Stop being a bully as you need to remember what it is like to be the other person and just leave them alone.
Anonymous
May 10th, 2015 8:08pm
One of the first steps would be maybe you could look what causes you to be a bully? Usually if someone develops this kind of behavior something in their home is wrong.
Put yourself in their shoes. Imagine for one second that you're the one being told you're fat, ugly, worthless. Imagine what it would feel like to feel so alone, to feel that the world is against you that your life is no longer worth living, because this is very much a reality for some victims of bullies. So if you see somebody being bullied, how about instead of joining in, you go over and help them out, stand shoulder to shoulder with them. Because after all, it's nice to be nice.
Anonymous
December 30th, 2014 2:06am
Recognize within yourself that what you are doing is hurting others. Use empathy and compassion in order to understand others and not cause harm to them any longer.
By putting yourself in the shoes of the person who got bullied! You'll be able to understand how the person feel!
Anonymous
December 1st, 2014 5:53pm
At least once, put yourself in the shoes of the one being bullied. Recognize that he is human too and even if he might now be showing it, he might be feeling hurt. Consider his/her feelings.
It might be hard to stop once you start, but there's a number of ways! For example, involve yourself in something you are passionate about, a hobby. Painting, reading, writing.... Try to be polite and kind, upbeat. Apologise to people you have bullied, but accept the fact that some of them might be unwilling to instantly forgive you. Make an attempt to befriend more people, and remember not to use violence or aggression when solving problems.
I think it's all about accepting everyone, and not judging them the first time you've met them.
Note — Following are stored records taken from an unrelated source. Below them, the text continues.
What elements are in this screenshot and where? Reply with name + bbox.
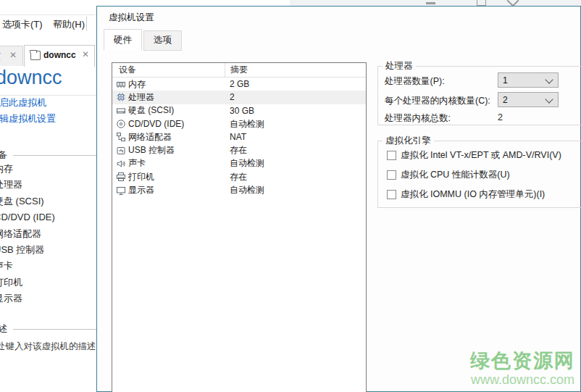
bg-device-summary-list: 内存 处理器 硬盘 (SCSI) CD/DVD (IDE) 网络适配器 USB …	[0, 161, 55, 307]
heading-divider	[0, 95, 96, 96]
vt-x-checkbox-label: 虚拟化 Intel VT-x/EPT 或 AMD-V/RVI(V)	[401, 149, 561, 162]
table-row-usb-controller[interactable]: USB 控制器 存在	[112, 143, 366, 157]
menu-help[interactable]: 帮助(H)	[53, 18, 85, 31]
chevron-down-icon	[545, 95, 553, 103]
cpu-counters-checkbox-label: 虚拟化 CPU 性能计数器(U)	[401, 169, 510, 181]
edit-vm-settings-link[interactable]: 编辑虚拟机设置	[0, 112, 56, 125]
devices-section-header: 设备	[0, 149, 104, 162]
table-row-processors[interactable]: 处理器 2	[112, 91, 366, 104]
cores-per-processor-label: 每个处理器的内核数量(C):	[385, 95, 490, 107]
total-cores-label: 处理器内核总数:	[385, 112, 451, 125]
maximize-icon[interactable]	[477, 0, 486, 6]
vm-tab-icon	[30, 51, 41, 60]
menubar-separator	[86, 17, 87, 31]
device-label: 网络适配器	[128, 131, 172, 143]
device-summary: 存在	[225, 144, 366, 157]
device-label: 打印机	[128, 171, 154, 183]
description-section-header: 描述	[0, 322, 104, 335]
vm-name-heading: downcc	[0, 67, 62, 89]
tab-options[interactable]: 选项	[143, 30, 182, 51]
device-label: 显示器	[128, 184, 154, 196]
iommu-checkbox-row[interactable]: 虚拟化 IOMMU (IO 内存管理单元)(I)	[387, 188, 545, 201]
section-rule	[13, 155, 104, 156]
device-label: 处理器	[128, 91, 154, 104]
device-label: USB 控制器	[128, 144, 175, 157]
tab-hardware[interactable]: 硬件	[104, 29, 142, 51]
checkbox-unchecked[interactable]	[387, 170, 396, 180]
screen: 选项卡(T) 帮助(H) 主页 ✕ downcc ✕ downcc 开启此虚拟机…	[0, 0, 581, 392]
device-summary: 30 GB	[225, 106, 366, 116]
watermark-title: 绿色资源网	[470, 350, 575, 372]
close-icon[interactable]: ✕	[82, 49, 89, 59]
watermark-url: www.downcc.com	[470, 372, 575, 388]
list-item: 显示器	[0, 291, 55, 306]
section-rule	[13, 329, 104, 330]
total-cores-value: 2	[498, 112, 503, 122]
vm-description-placeholder[interactable]: 在此处键入对该虚拟机的描述。	[0, 341, 105, 353]
checkbox-unchecked[interactable]	[387, 151, 396, 160]
power-on-vm-link[interactable]: 开启此虚拟机	[0, 96, 46, 109]
device-summary: 自动检测	[225, 118, 366, 130]
list-item: 硬盘 (SCSI)	[0, 193, 55, 209]
device-summary: 2	[225, 92, 366, 102]
table-row-cd-dvd[interactable]: CD/DVD (IDE) 自动检测	[112, 117, 366, 130]
devices-section-title: 设备	[0, 149, 7, 162]
close-icon[interactable]: ✕	[9, 50, 17, 60]
processor-group-title: 处理器	[383, 60, 416, 72]
table-row-hard-disk[interactable]: 硬盘 (SCSI) 30 GB	[112, 104, 366, 117]
device-label: 声卡	[128, 157, 146, 170]
cores-per-processor-value: 2	[503, 95, 508, 105]
device-summary: 自动检测	[225, 157, 366, 170]
device-label: CD/DVD (IDE)	[128, 119, 184, 129]
processor-count-dropdown[interactable]: 1	[498, 72, 559, 88]
table-row-printer[interactable]: 打印机 存在	[112, 170, 366, 183]
table-row-sound-card[interactable]: 声卡 自动检测	[112, 157, 366, 170]
minimize-icon[interactable]	[426, 2, 435, 4]
hard-disk-icon	[116, 106, 126, 116]
tab-downcc[interactable]: downcc ✕	[24, 45, 95, 67]
vt-x-checkbox-row[interactable]: 虚拟化 Intel VT-x/EPT 或 AMD-V/RVI(V)	[387, 149, 561, 162]
dialog-title: 虚拟机设置	[109, 12, 154, 24]
dialog-tab-strip: 硬件 选项	[104, 33, 182, 51]
column-header-device[interactable]: 设备	[112, 63, 225, 77]
processor-count-value: 1	[503, 75, 508, 86]
list-item: 内存	[0, 161, 55, 177]
cores-per-processor-dropdown[interactable]: 2	[498, 92, 559, 107]
list-item: 声卡	[0, 258, 55, 274]
cpu-counters-checkbox-row[interactable]: 虚拟化 CPU 性能计数器(U)	[387, 169, 510, 181]
vm-tab-bar: 主页 ✕ downcc ✕	[0, 45, 96, 65]
processor-icon	[116, 92, 126, 102]
list-item: 处理器	[0, 177, 55, 193]
column-header-summary[interactable]: 摘要	[225, 63, 366, 77]
list-item: 打印机	[0, 275, 55, 291]
tab-downcc-label: downcc	[43, 50, 76, 60]
description-section-title: 描述	[0, 322, 7, 335]
checkbox-unchecked[interactable]	[387, 190, 396, 199]
printer-icon	[116, 172, 126, 182]
device-list-header: 设备 摘要	[112, 63, 366, 78]
watermark: 绿色资源网 www.downcc.com	[470, 350, 575, 388]
menubar-divider	[0, 14, 96, 15]
device-summary: 存在	[225, 171, 366, 183]
table-row-display[interactable]: 显示器 自动检测	[112, 183, 366, 196]
virtualization-group-title: 虚拟化引擎	[383, 135, 434, 147]
device-summary: 2 GB	[225, 79, 366, 89]
cd-dvd-icon	[116, 119, 126, 129]
list-item: USB 控制器	[0, 242, 55, 258]
list-item: CD/DVD (IDE)	[0, 209, 55, 225]
device-label: 内存	[128, 78, 146, 91]
memory-icon	[116, 79, 126, 89]
tab-home-label: 主页	[0, 51, 1, 63]
tab-home[interactable]: 主页 ✕	[0, 46, 23, 66]
processor-count-label: 处理器数量(P):	[385, 75, 445, 88]
iommu-checkbox-label: 虚拟化 IOMMU (IO 内存管理单元)(I)	[401, 188, 545, 201]
table-row-memory[interactable]: 内存 2 GB	[112, 78, 366, 91]
device-label: 硬盘 (SCSI)	[128, 104, 174, 117]
menu-tabs[interactable]: 选项卡(T)	[2, 18, 43, 31]
device-summary: NAT	[225, 132, 366, 142]
network-adapter-icon	[116, 132, 126, 142]
table-row-network-adapter[interactable]: 网络适配器 NAT	[112, 130, 366, 143]
usb-controller-icon	[116, 146, 126, 156]
device-summary: 自动检测	[225, 184, 366, 196]
vm-settings-dialog: 虚拟机设置 硬件 选项 设备 摘要 内存 2 GB 处理器 2 硬盘 (SCSI…	[96, 6, 581, 392]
We don't know what anyone else are going through, and even if they don't appear to be very nice, they might just be having an awful day. Moreover, don't discriminate others just because they are different, and try to be nice to others. If there are a few people that you just don't like in general, it's fine, we're not expected to like everything we come across, just try to avoid or ignore them. Stop spreading your hate, but spread love instead, so you and others can be happy. :)
Anonymous
November 21st, 2014 3:43pm
You can learn how to empathize simply by asking yourself "If this happened to me, what would I feel?".